Too many dates in plot?

I am trying to plot the total number of cumulative cases for COVID-19 using this Canadian dataset

I am trying to plot using provinces "Canada" with date on the X-Axis and Number of cases on the Y-Axis. I wrote a .R script however when the plot generates either there is too many dates or the plot does not show correctly. How can I modify this to show the graph correctly?

I used the filter function to filter all the cases in Canada however would there be a better way to calculate total cumlative number of cases?

data <- read.csv("2020-05-20.csv",header=T)

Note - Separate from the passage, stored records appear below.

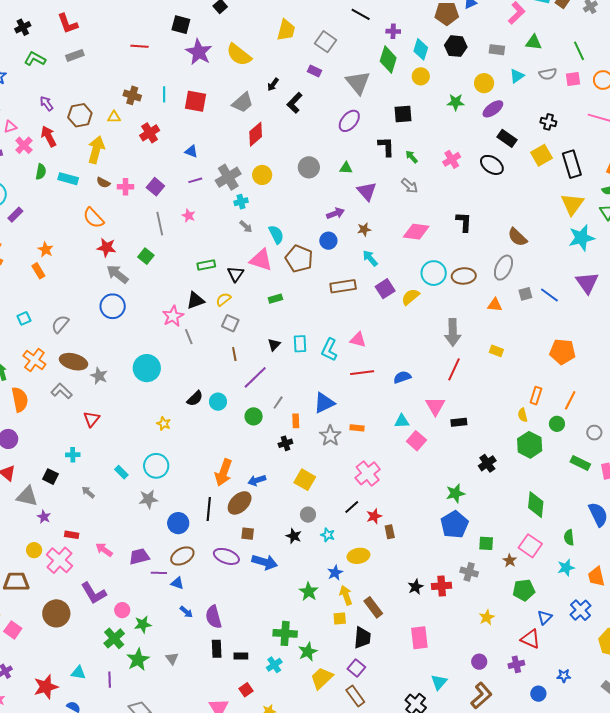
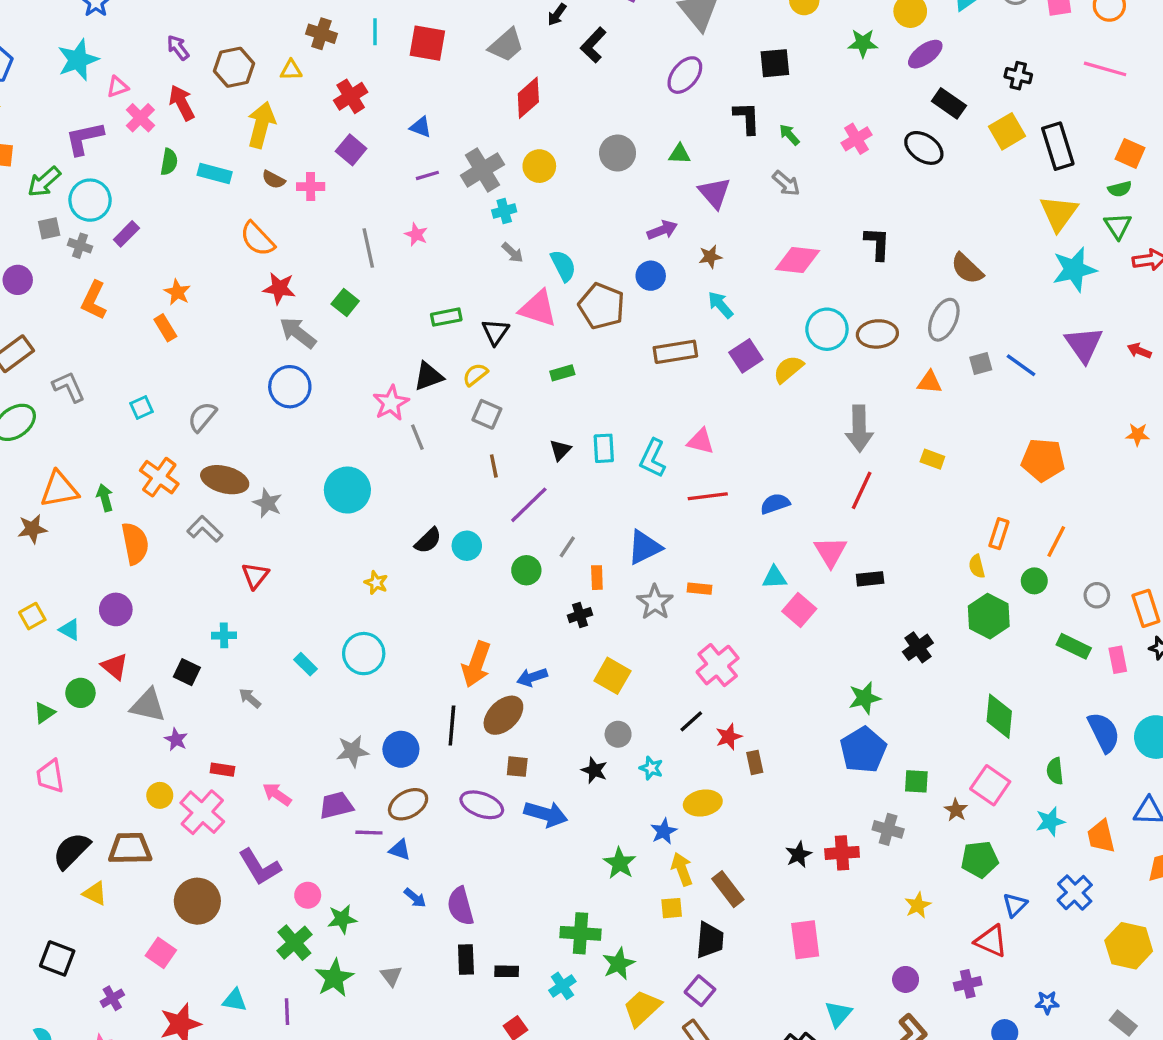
purple square: (155, 187) -> (351, 150), moved
gray star: (148, 499) -> (352, 751), moved
pink square: (13, 630) -> (161, 953), moved

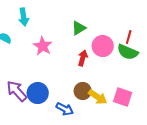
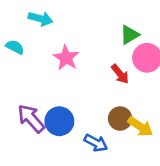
cyan arrow: (24, 17) -> (40, 19), turned -66
green triangle: (79, 28) -> (130, 35), moved
red arrow: (83, 58) -> (120, 74), turned 126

data2 <- filter(data, data$prname == "Canada")

data2 %>%
  ggplot(aes(x=date, y=numconf)) +
  geom_point() +
  geom_line() +
  geom_smooth()

I suspect your dates are being interpreted as characters. Try this

library(lubridate)
data <- read.csv("2020-05-20.csv",header=T)

data2 <- filter(data, data$prname == "Canada") %>%
      mutate(date = dmy(date))

data2 %>%
  ggplot(aes(x=date, y=numconf)) +
  geom_point() +
  geom_line() +
  geom_smooth()

@FJCC If I wanted to illustrate the dates like this on the x-axis, how could I modify this? I've updated the script however the data points do not show. As-well, it seems that many of the data points (dates) are not in chronological order?

data2 %>%
  ggplot(aes(x=date, y=numconf)) +
  geom_point() +
  #geom_line() +
  geom_smooth() +
  ggtitle("Cumulative Cases of COVID-19 in Canada") +
  ylab("Number of Cases") +
  xlab("Date over Time") +
  theme(panel.grid.major = element_blank(), panel.grid.minor = element_blank(),
        panel.background = element_blank(), axis.line = element_line(colour = "black")) +
  theme(axis.text.x = element_text(angle = 90, hjust = 1))

The dates are still stored as characters. You need to convert them first as FJCC showed.

Hi @martin.R, I did notice that the script labeled as mutate(date = dmy(date)), however this did not show the plot correctly. When I tried this, rather than showing all the dates at the bottom there was just 5 lables. Jan, Feb, Mar, April, May. I am looking to show all the dates.

library(lubridate)
data <- read.csv("2020-05-20.csv",header=T)

data2 <- filter(data, data$prname == "Canada") 

data2$date <- mutate(date = dmy(date))

data2 %>%
  ggplot(aes(x=date, y=numconf)) +
  geom_point() +
  #geom_line() +
  geom_smooth() +
  ggtitle("Cumulative Cases of COVID-19 in Canada") +
  ylab("Number of Cases") +
  xlab("Date over Time") +
  theme(panel.grid.major = element_blank(), panel.grid.minor = element_blank(),
        panel.background = element_blank(), axis.line = element_line(colour = "black")) +
  theme(axis.text.x = element_text(angle = 90, hjust = 1))

Here is an example of having a date on the x axis for every 7 days. You can decrease that to every day if you want by setting by = 1 in the seq.Date function, but I think that will be very hard to read.

library(dplyr, warn.conflicts = FALSE)
library(lubridate)
#> 
#> Attaching package: 'lubridate'
#> The following objects are masked from 'package:dplyr':
#> 
#>     intersect, setdiff, union
#> The following objects are masked from 'package:base':
#> 
#>     date, intersect, setdiff, union
library(ggplot2)
data <- read.csv("~/R/Play/covid19.csv",header=T)

data2 <- filter(data, data$prname == "Canada") %>%
  mutate(date = dmy(date))

data2 %>%
  ggplot(aes(x=date, y=numconf)) +
  geom_point() +
  geom_line() +
  geom_smooth() +
  scale_x_date(breaks = seq.Date(from = as.Date("2020-01-31"), 
                                     to = as.Date("2020-05-20"), by = 7)) +
  theme(axis.text.x = element_text(angle = 90, vjust = 0.5, hjust = 0.5))
#> `geom_smooth()` using method = 'loess' and formula 'y ~ x'

Created on 2020-05-20 by the reprex package (v0.3.0)

Thank you @FJCC, this helps I was really stuck

This topic was automatically closed 7 days after the last reply. New replies are no longer allowed.